# Chapt 7
## Patter Matching with Regular Expressions

We want to detect and identify phone numbers. *Pattern:* 3 digits - 3 digits - 4 digits

In [6]:
def isPhoneNumber(text):
    if len(text) != 12:
        return False
    for i in range(0, 3):
        if not text[i].isdecimal():  # This checks to see if the first three characters are numbers
            return False
    if text[3] != '-':
        return False
    for i in range(4,7):
        if not text[i].isdecimal():
            return False
    if text[7] != '-':
        return False
    for i in range(8,12):
        if not text[i].isdecimal():
            return False
    return True

In [7]:
print('415-555-4242 is a phone number:')
print(isPhoneNumber('415-555-4242'))
print('Moshi Moshi is a phone number:')
print(isPhoneNumber('Moshi moshi'))

415-555-4242 is a phone number:
True
Moshi Moshi is a phone number:
False


Now we will find a phone number in a string of any length.

In [8]:
message = 'Call me at 415-555-1011 tomorrow. 415-555-9999 is my office.'
for i in range(len(message)):
    chunk = message[i:i+12]
    if isPhoneNumber(chunk):
        print('Phone number found: ' + chunk)
print('Done')

Phone number found: 415-555-1011
Phone number found: 415-555-9999
Done


The isPhoneNumber() function will only catch one format of number but if the number is presented as (415) 555-1011 is will not register as a number. 

In [2]:
import re
phoneNumRegex = re.compile(r'\d\d\d-\d\d\d-\d\d\d\d')
mo = phoneNumRegex.search('My number is 415-555-4242.')
print('Phone number found: ' + mo.group())

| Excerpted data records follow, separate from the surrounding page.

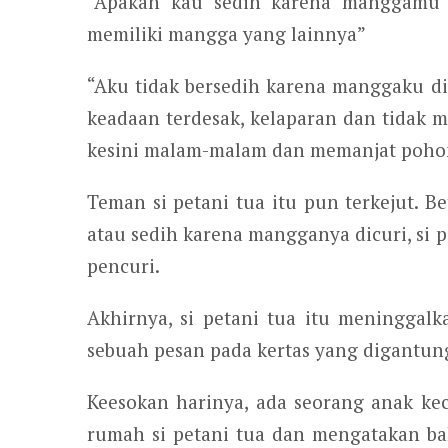
“Apakah kau sedih karena manggamu d
memiliki mangga yang lainnya”
“Aku tidak bersedih karena manggaku dic
keadaan terdesak, kelaparan dan tidak 
kesini malam-malam dan memanjat pohon 
Teman si petani tua itu pun terkejut. 
atau sedih karena mangganya dicuri, si pe
pencuri.
Akhirnya, si petani tua itu meningga
sebuah pesan pada kertas yang digantung
Keesokan harinya, ada seorang anak ke
rumah si petani tua dan mengatakan ba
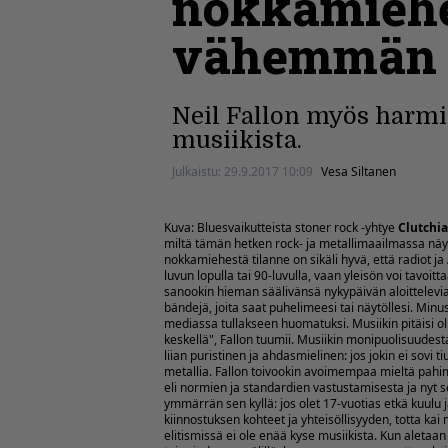
nokkamiehes
vähemmän p
Neil Fallon myös harmi
musiikista.
Julkaistu:
29.9.2017 10:09
Vesa Siltanen
Kuva: Bluesvaikutteista stoner rock -yhtye
Clutchia
miltä tämän hetken rock- ja metallimaailmassa näy
nokkamiehestä tilanne on sikäli hyvä, että radiot ja
luvun lopulla tai 90-luvulla, vaan yleisön voi tavoit
sanookin hieman säälivänsä nykypäivän aloittelevi
bändejä, joita saat puhelimeesi tai näytöllesi. Min
mediassa tullakseen huomatuksi. Musiikin pitäisi ol
keskellä", Fallon tuumii. Musiikin monipuolisuudest
liian puristinen ja ahdasmielinen: jos jokin ei sovi
metallia. Fallon toivookin avoimempaa mieltä pahimmi
eli normien ja standardien vastustamisesta ja nyt se
ymmärrän sen kyllä: jos olet 17-vuotias etkä kuulu 
kiinnostuksen kohteet ja yhteisöllisyyden, totta ka
elitismissä ei ole enää kyse musiikista. Kun aleta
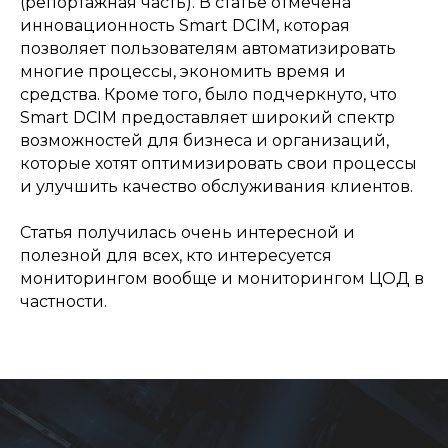
(репортажная часть). В статье отмечена
инновационность Smart DCIM, которая
позволяет пользователям автоматизировать
многие процессы, экономить время и
средства. Кроме того, было подчеркнуто, что
Smart DCIM предоставляет широкий спектр
возможностей для бизнеса и организаций,
которые хотят оптимизировать свои процессы
и улучшить качество обслуживания клиентов.
Статья получилась очень интересной и
полезной для всех, кто интересуется
мониторингом вообще и мониторингом ЦОД в
частности.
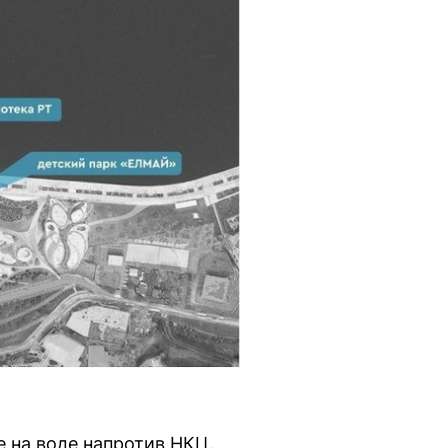
е на воде напротив НКЦ.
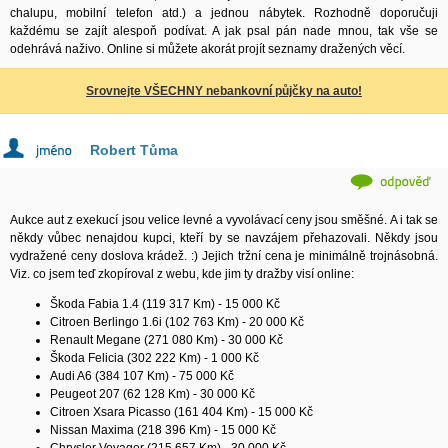
chalupu, mobilní telefon atd.) a jednou nábytek. Rozhodně doporučuji
každému se zajít alespoň podívat. A jak psal pán nade mnou, tak vše se
odehrává naživo. Online si můžete akorát projít seznamy dražených věcí.
Srovnejte VŠECHNY nebankovní půjčky na auto!
Robert Tůma
Aukce aut z exekucí jsou velice levné a vyvolávací ceny jsou směšné. A i tak se
někdy vůbec nenajdou kupci, kteří by se navzájem přehazovali. Někdy jsou
vydražené ceny doslova krádež. :) Jejich tržní cena je minimálně trojnásobná.
Viz. co jsem teď zkopíroval z webu, kde jim ty dražby visí online:
Škoda Fabia 1.4 (119 317 Km) - 15 000 Kč
Citroen Berlingo 1.6i (102 763 Km) - 20 000 Kč
Renault Megane (271 080 Km) - 30 000 Kč
Škoda Felicia (302 222 Km) - 1 000 Kč
Audi A6 (384 107 Km) - 75 000 Kč
Peugeot 207 (62 128 Km) - 30 000 Kč
Citroen Xsara Picasso (161 404 Km) - 15 000 Kč
Nissan Maxima (218 396 Km) - 15 000 Kč
Chrysler Voyager (215 657 Km) - 30 000 Kč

Phone number found: 415-555-4242


**Observations:** 
- stored the regex function (*compile*) and passing the regex search criteria as an argument in variable *phoneNumRegex*
- stored another function (*search*) in a varaible *mo* on the first function and passing the text as an argument, which is the Match object
- calling a final function (*group*) on the previous variable 

Now, we can extend flexibility of returning different segments of our search by placing parethesis around different parts of our search criteria.


In [3]:
phoneNumRegex = re.compile(r'(\d\d\d)-(\d\d\d-\d\d\d\d)')
mo = phoneNumRegex.search('My number is 415-555-4242.')
mo.group(1)

'415'

In [39]:
mo.group(2)

'555-4242'

In [40]:
mo.group(0)

'415-555-4242'

In [41]:
mo.group()

'415-555-4242'

In [44]:
mo.groups()

('415', '555-4242')

In [6]:
len('My number is 415-555-4242.') - len(mo.group()) 

14

In [46]:
areaCode, mainNumber = mo.groups()
print(areaCode)
print(mainNumber)

415
555-4242


So We have an important trio of functions here that we need to chunk together:
- Compile
- Search
- Group

Now we will capture the parenthesis as part of our criteria and not as a special attribute of the function. We must place a backslash in front the parethesis that you want to capture. `\(` and `\)`


In [50]:
phoneNumRegex = re.compile(r'(\(\d\d\d\)) (\d\d\d-\d\d\d\d)')
mo = phoneNumRegex.search('My number is (415) 555-4242.')

In [51]:
mo.group()

'(415) 555-4242'

In [52]:
mo.group(1)

'(415)'

In [54]:
phoneNumRegex = re.compile(r'(\(\d{3}\)) (\d{3}-\d{4})')
mo = phoneNumRegex.search('My number is (415) 555-4242.')

In [55]:
mo.group()

'(415) 555-4242'

## `|` is called pipe. We can use it to match multiple groups. When the multiple matches are present in a text the first instance of a match will be assigned.

In [56]:
heroRegex = re.compile(r'Batman|Tina Fey')
mo1 = heroRegex.search('Batman and Tina Fey.')
mo1.group()

'Batman'

In [58]:
mo2 = heroRegex.search('Tina Fey and Batman.')
mo2.group()

'Tina Fey'

In [60]:
mo = heroRegex.findall('Tina Fey and Batman.')
mo

['Tina Fey', 'Batman']

In [61]:
mo1

<re.Match object; span=(0, 6), match='Batman'>

In [62]:
mo2

<re.Match object; span=(0, 8), match='Tina Fey'>

In [63]:
batRegex = re.compile(r'Bat(man|mobile|copter|bat)')
mo = batRegex.search('Batmobile lost a wheel')
mo.group()

'Batmobile'

In [64]:
mo.group(1)

'mobile'

## If you want to add a section that you want to match optionally then you can place a `?`-flag which indicates that the preceding group is optional. 

In [3]:
batRegex = re.compile(r'Bat(wo)?man')
mo1 = batRegex.search('The Adventures of Batman')
mo1.group()

'Batman'

In [4]:
mo2 = batRegex.search('The Adventures of Batwoman')
mo2.group()

'Batwoman'

In [6]:
phoneRegex = re.compile(r'(\d{3}-)?\d{3}-\d{4}')
mo1 = phoneRegex.search('My number is 415-555-4242')
mo1.group()

'415-555-4242'

In [7]:
mo2 = phoneRegex.search('My number is 555-4242')
mo2.group()

'555-4242'

`?` says *Match zero or one of the group preceding this question mark.*

In any case, you can use a backslash `\` in front of `|` or `?` in order to find those symbols in the text.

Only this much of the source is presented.